“Worldwide Brecht – Beiträge aus Beijing, China”

Siting Yang: „V.A.B.E.L (Vom Armen BB Et aL)“

Liu Chengzhen: „Fuck Brecht“

Yi Dian: „b. solo b.“

Lai Haifeng: “Something about workers”

Zhao Yingru: „Orges Blick“

Filmpremiere in englischer und chinesischer Sprache mit deutschen Untertiteln

Kuratiert von Kai Tuchmann

Film und Diskurs

Live

>>  Festivalzentrale im Staatlichen Textil- und Industriemuseum (tim)
>> Freitag, 25.2.2022, 19.00 Uhr,  Tickets

 

Digitalprogramm

>>  Freitag, 25.2.2022, 19.00 Uhr im Livestream
>> im Anschluss in der Mediathek verfügbar
>> Tickets
Angehende Theatermacher*innen aus China setzen ihre Lebensrealität in Bezug zu Texten von Bertolt Brecht. Sie entdecken biographische Resonanzräume, zum Beispiel im Gedicht „Vom armen B.B.“. Sie reiben sich an diesem westlichen Autor, der nur Debatten und Verwirrung stiftet. Sie erzählen von der Freundschaft zwischen Bertolt Brecht und Bai Juyi, einem chinesischen Dichter der Brecht in den 1940er Jahren im Exil begegnet und werfen ein Schlaglicht auf die aktuelle Situation der Arbeiterinnen und Arbeiter, über die Brecht immer wieder geschrieben hat.
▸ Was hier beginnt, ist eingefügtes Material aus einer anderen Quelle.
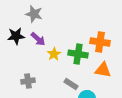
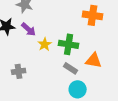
orange cross: (100, 42) -> (93, 15), moved
gray rectangle: (71, 84) -> (71, 68), moved

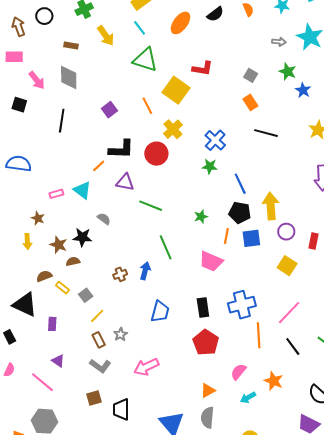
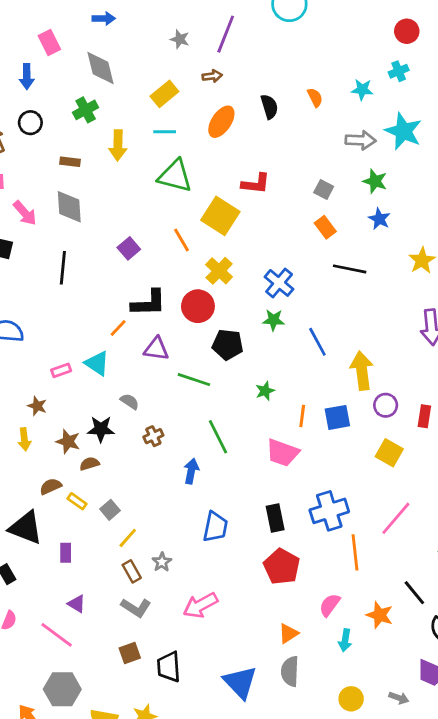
black semicircle: (215, 14) -> (269, 107), turned -66
cyan line: (140, 28) -> (165, 132), turned -49
yellow arrow: (106, 36) -> (118, 145), turned 40
gray arrow: (279, 42) -> (361, 140), size x1.5
blue star: (303, 90) -> (379, 219), moved
black pentagon: (240, 213) -> (228, 345), moved
brown cross: (120, 274) -> (153, 436), moved
black line: (293, 346) -> (414, 593), moved
cyan arrow: (248, 398) -> (345, 640), turned -49

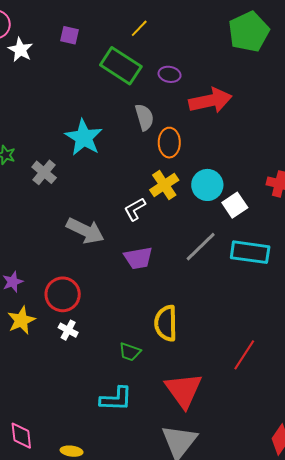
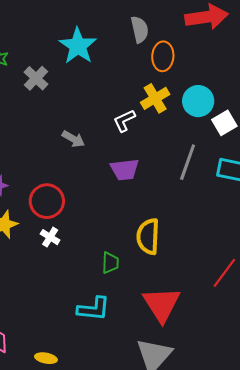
gray arrow: (85, 231) -> (73, 139), size x0.6
gray line: (201, 247) -> (188, 162), turned -30
green trapezoid: (130, 352) -> (110, 263), turned -110

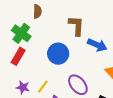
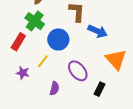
green cross: (21, 33) -> (35, 21), moved
yellow line: (43, 87) -> (43, 61), moved

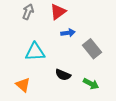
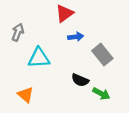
gray arrow: (28, 12) -> (18, 32), moved
black semicircle: (63, 75) -> (80, 80), moved

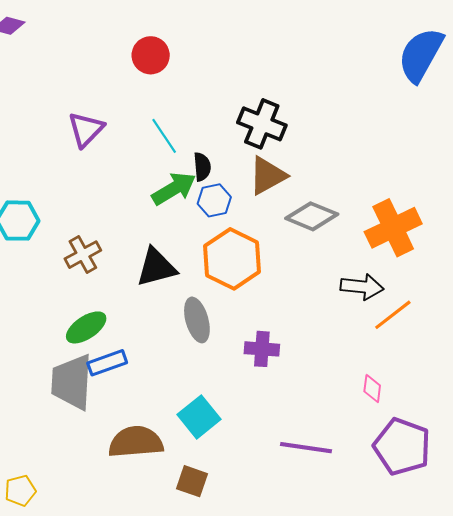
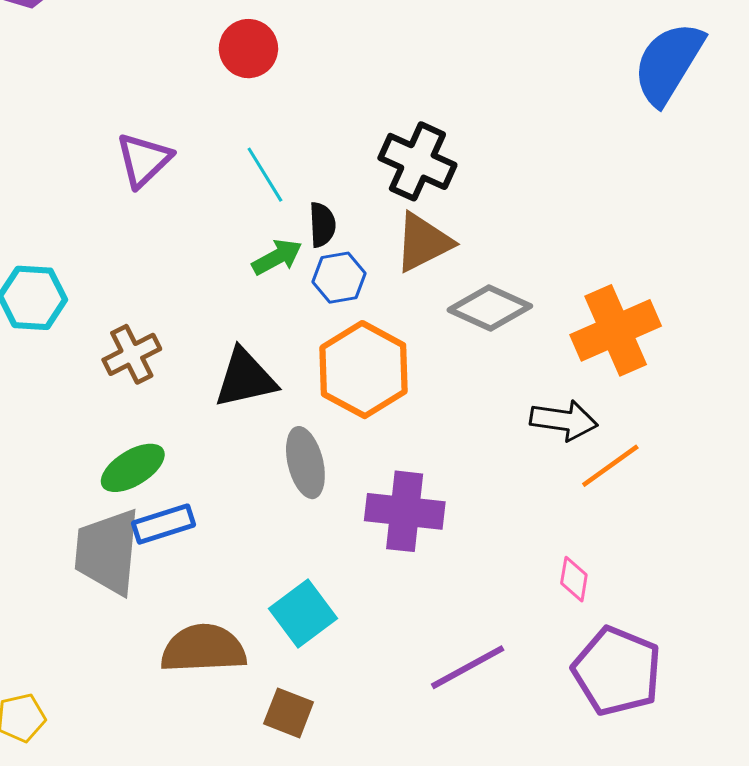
green arrow: (174, 189) -> (277, 257), size x0.7
purple cross: (262, 349) -> (405, 511), size x1.4
purple line: (306, 448) -> (468, 667), turned -39

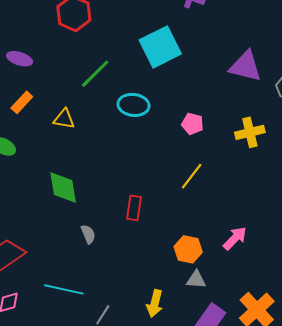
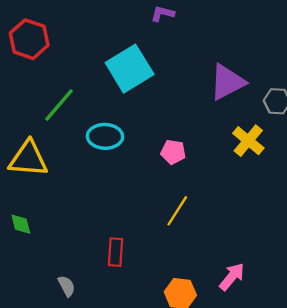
purple triangle: (245, 66) -> (227, 82), turned -36
yellow triangle: (64, 119) -> (28, 159), size x1.6
yellow cross: (250, 132) -> (248, 141), moved, turned -32
green diamond: (63, 187) -> (21, 224), moved, size x0.6

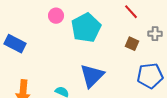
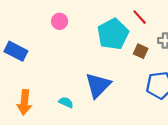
cyan pentagon: (86, 28) -> (113, 34), moved

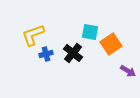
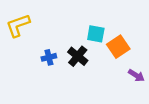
yellow L-shape: (33, 35) -> (18, 25), moved

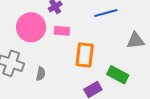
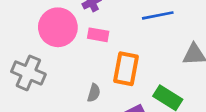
gray semicircle: (41, 74) -> (94, 93), moved

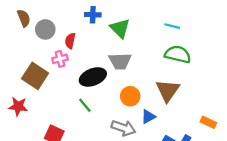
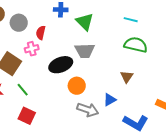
brown triangle: (168, 91) -> (127, 77), size x0.6
orange circle: (130, 96) -> (77, 86), moved
green line: (85, 105) -> (23, 90), moved

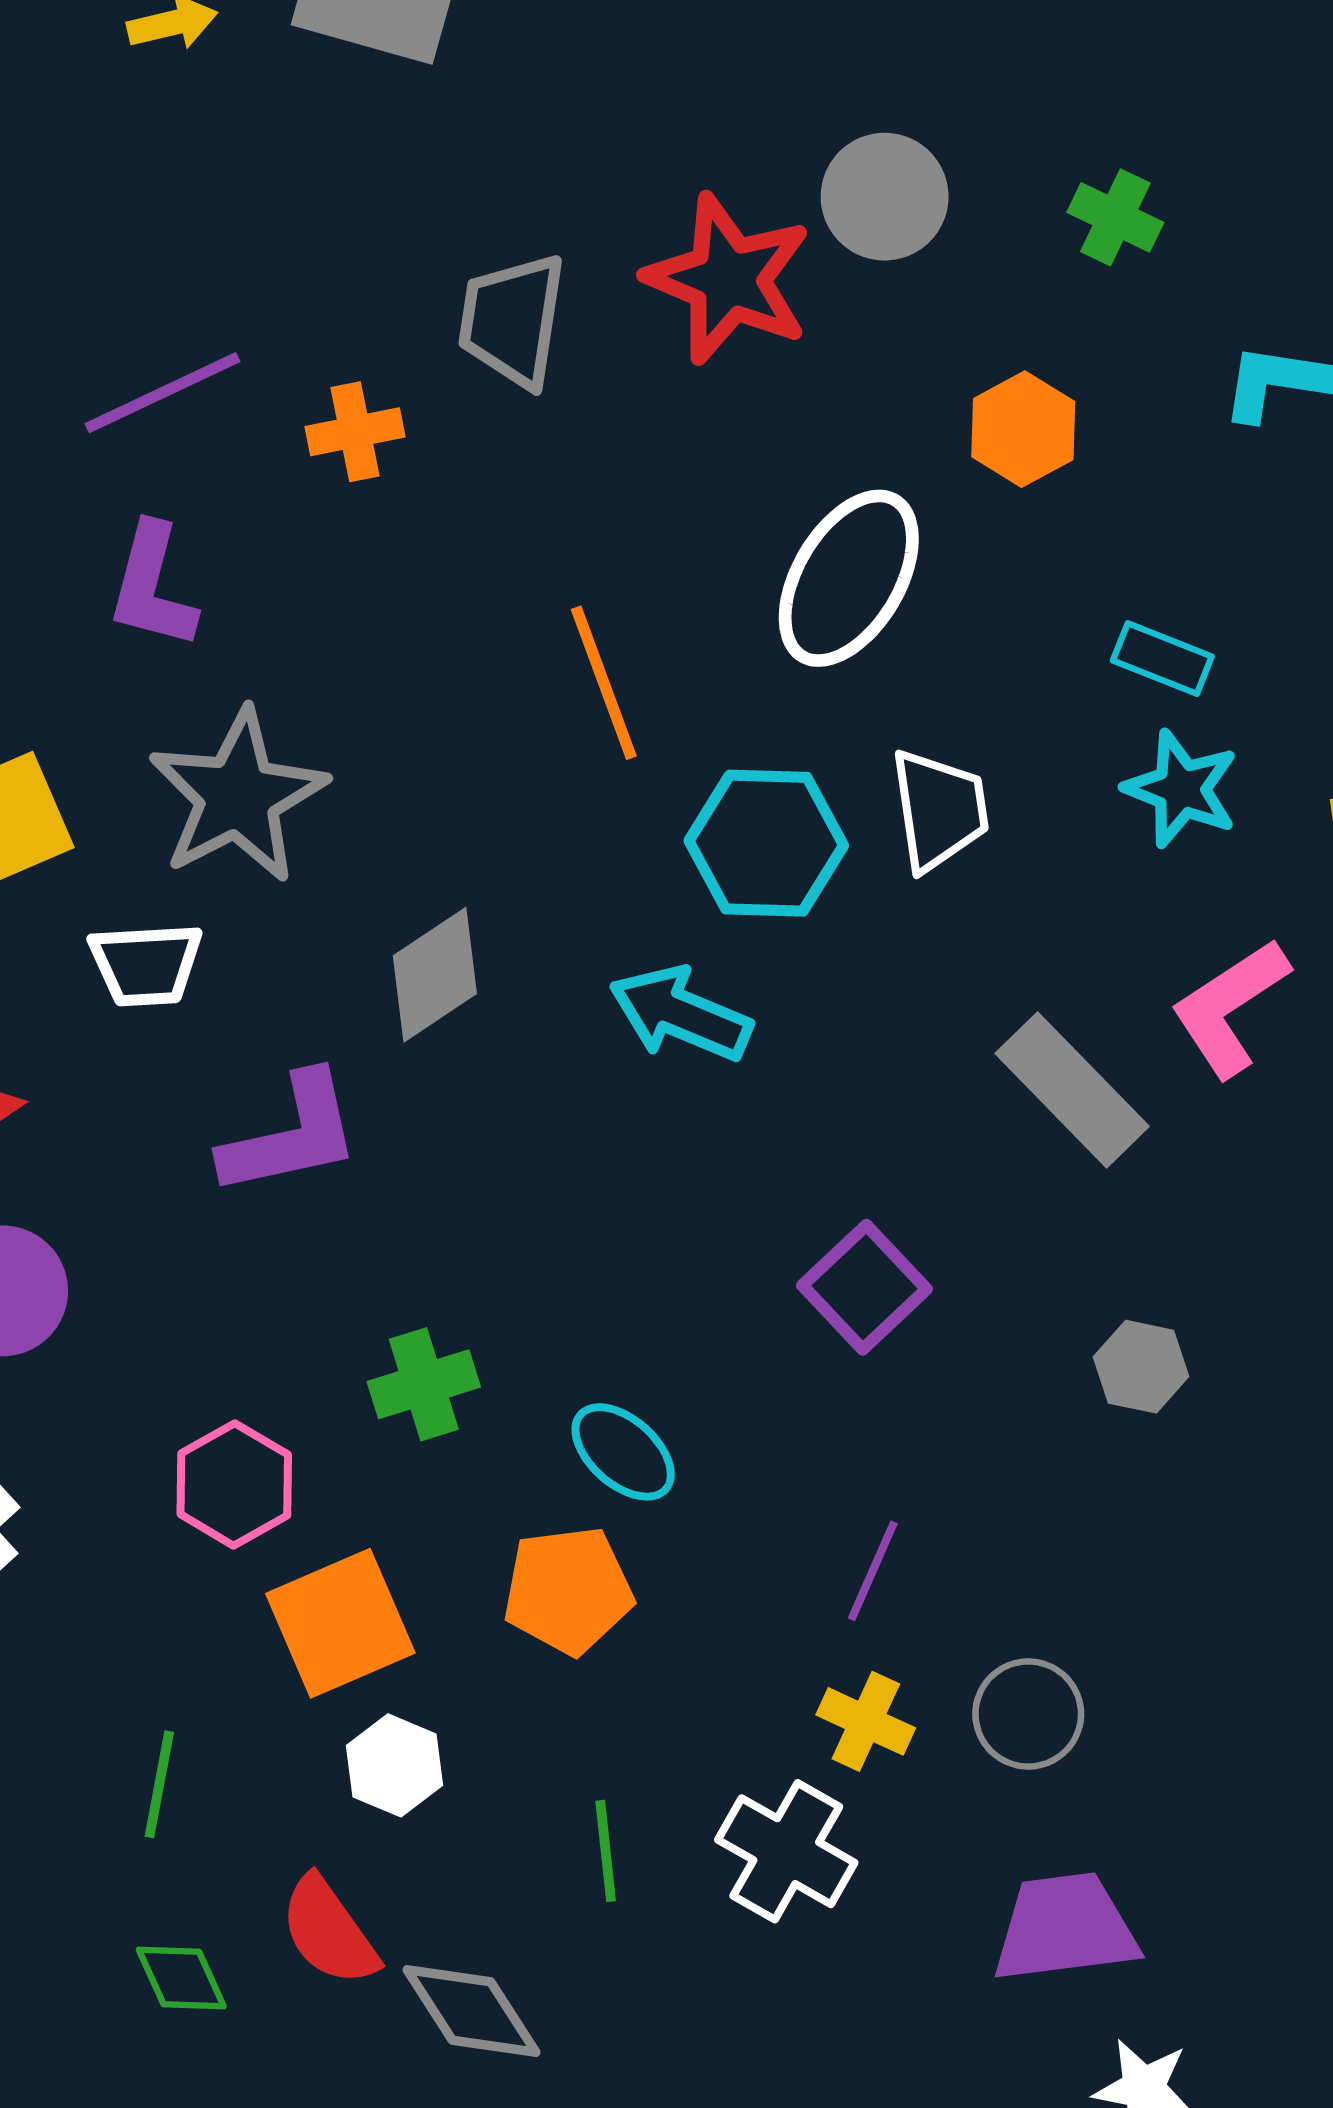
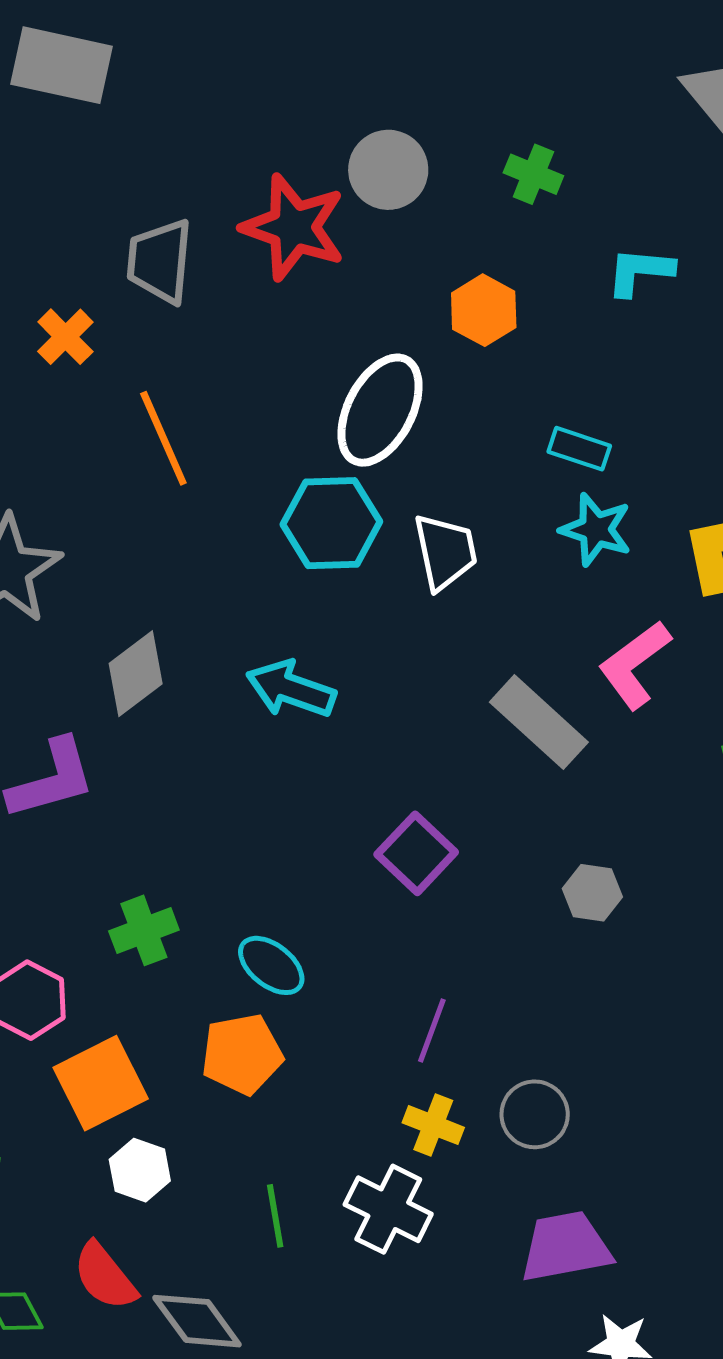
orange cross: (355, 432) -> (65, 337), turned -30
orange line: (604, 683) -> (163, 438), moved
cyan hexagon: (766, 843) -> (331, 523), moved

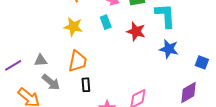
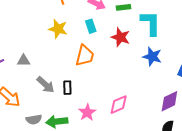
orange trapezoid: (78, 61) -> (85, 56), moved
gray arrow: (51, 82) -> (46, 85), moved

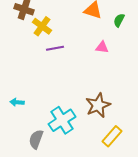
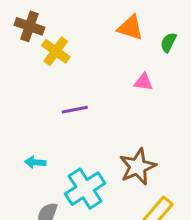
purple line: (55, 48) -> (75, 110), moved
cyan arrow: (17, 102) -> (35, 162), moved

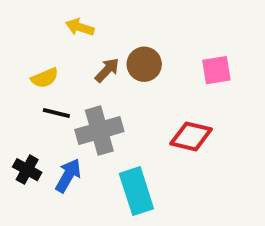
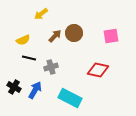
yellow arrow: (80, 27) -> (41, 14), turned -56
gray cross: (99, 131) -> (51, 67), size x0.6
cyan rectangle: (136, 191) -> (70, 98), turned -45

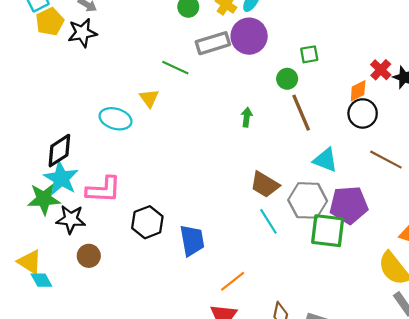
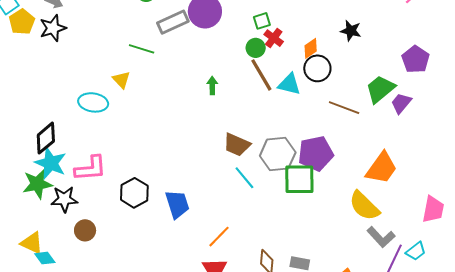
red cross: (381, 70) -> (274, 38), moved
green circle: (287, 79) -> (256, 48), moved
cyan triangle: (325, 160) -> (289, 84), moved

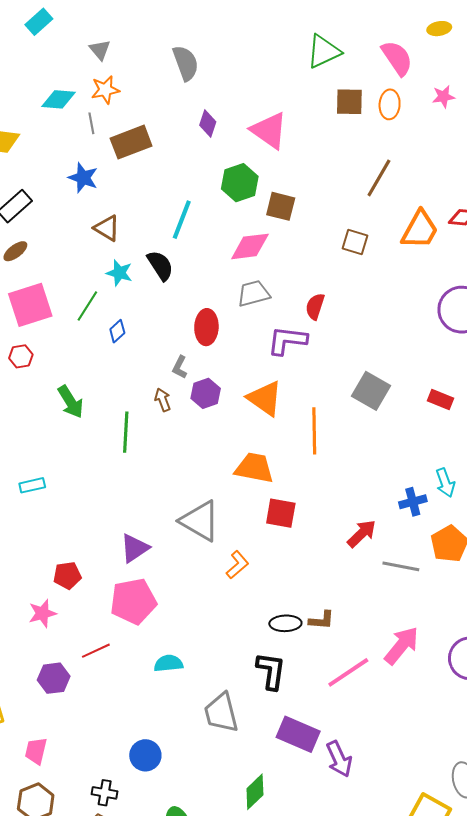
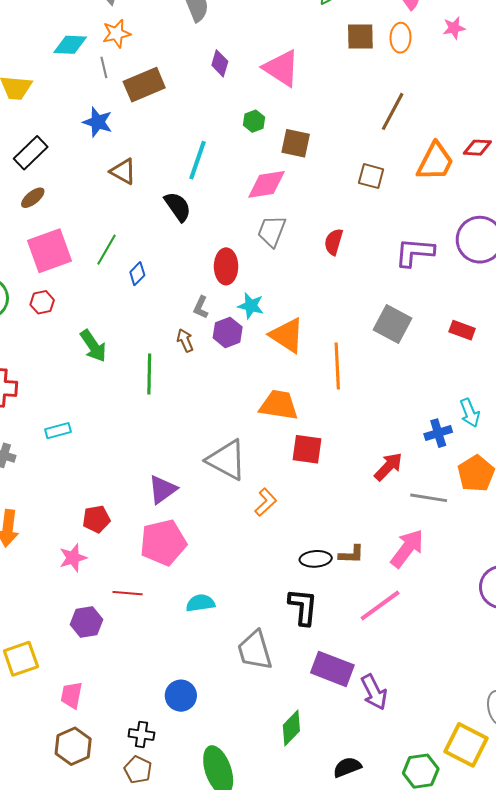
green hexagon: (240, 183) -> (254, 121), size x0.6
cyan star: (119, 273) -> (251, 306), moved
gray trapezoid: (253, 293) -> (272, 231), turned -52
purple L-shape: (287, 340) -> (414, 252), moved
pink arrow: (402, 646) -> (407, 548), moved
red line: (96, 651) -> (128, 593), turned 32

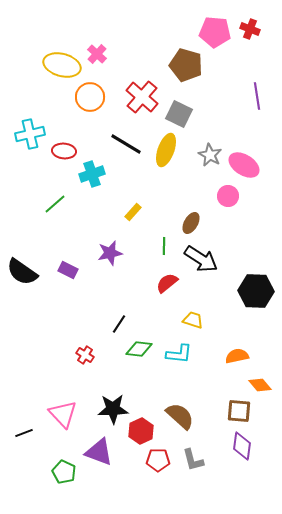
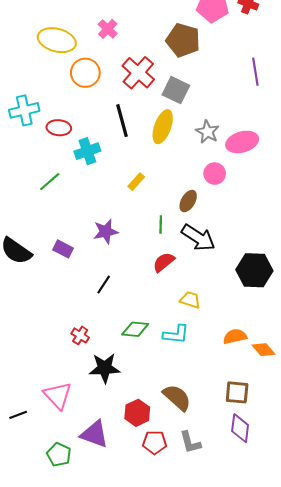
pink cross: (97, 54) -> (108, 29), moved
black line: (126, 144) -> (122, 121), turned 44
pink ellipse: (244, 165) -> (242, 142), turned -48
pink circle: (228, 196) -> (215, 174), moved
yellow rectangle: (133, 212) -> (136, 182), moved
black line: (119, 324) -> (104, 285), moved
orange diamond: (260, 385) -> (263, 350), moved
black star: (113, 409) -> (105, 368), moved

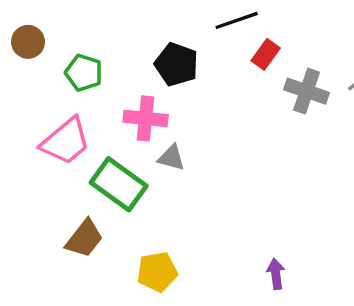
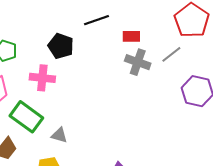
red rectangle: (266, 54) -> (131, 36), moved, turned 54
gray triangle: (171, 158) -> (59, 135), moved

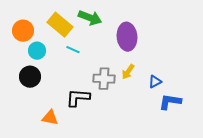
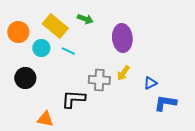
green arrow: (90, 18) -> (85, 19), size x0.7
cyan circle: (37, 51) -> (41, 48), moved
„V.A.B.E.L – Vom Armen Bb Et aL“

Ein Kurzfilm von Jiayi Cheng, Diankun Feng, Jiayi Ou, Tianyi Wang, Siting Yang, Haohan Zhao
Es war ein strenger Winter für Bertolt Brecht in Berlin, 1922, als er als aufstrebender junger Mann gerade aus „den schwarzen Wäldern“, seiner Heimatstadt Augsburg, weggezogen war. In einem von Brechts frühen Stadtgedichten, Vom Armen B. B. (1926-27), zeigt das nachrevolutionäre Berlin sein gnadenloses, alltägliches und herausforderndes Gesicht.
Für Brechts heutige chinesische Freunde in Shanghai, 2022, ist es ein harter Winter. Drei Wanderarbeiter, die sich treiben lassen und sich abmühen, um nicht unterzugehen. Ihre Schilderungen stehen stellvertretend für die Erfahrung von Millionen von unterversorgten Wanderarbeitern in China. Was führt dazu, dass ihr Leben und ihre Sehnsüchte in Shanghai kollidieren? Was haben sie über die konstruktiven und destruktiven Auswirkungen Shanghais auf ihre Arbeit, ihr Leben oder sogar ihre Existenz zu sagen?
VABEL – Vom Armen Bb Et aL versucht, die Erfahrung der Verortung unter den Wanderarbeitern mit kreativen formalen Mitteln zu verkörpern und präsentiert die Geschichte der Protagonisten als Brechtsche Fabel, die in engem Bezug zu ihren sozialen Interaktionen und Verlusten gestaltet ist. In VABEL -Vom Armen Bb Et aL komponieren die humorvollen Dialoge der Protagonisten in verschiedenen Dialekten, gepaart mit Puppenspiel, Collage und mehr, das Stadtgedicht von Shanghai, China, 2022.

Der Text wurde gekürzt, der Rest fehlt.